THE DATA:
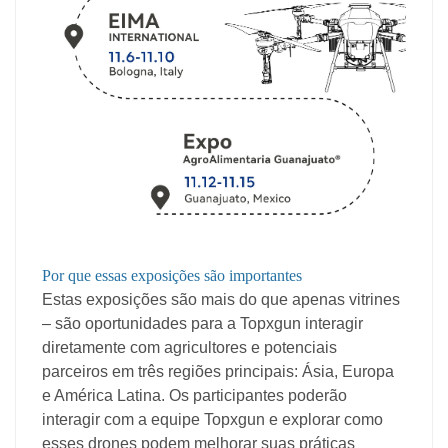
Por que essas exposições são importantes
Estas exposições são mais do que apenas vitrines
– são oportunidades para a Topxgun interagir
diretamente com agricultores e potenciais
parceiros em três regiões principais: Ásia, Europa
e América Latina. Os participantes poderão
interagir com a equipe Topxgun e explorar como
esses drones podem melhorar suas práticas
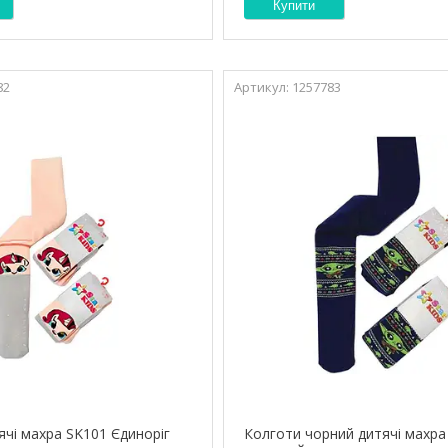
Купити
82
1257783
ячі махра SK101 Єдиноріг
Колготи чорний дитячі махра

TASK GOAL:
In the entries above, find each line with the word "exposições" and return it.

PROBLEM SOLUTION:
Por que essas exposições são importantes
Estas exposições são mais do que apenas vitrines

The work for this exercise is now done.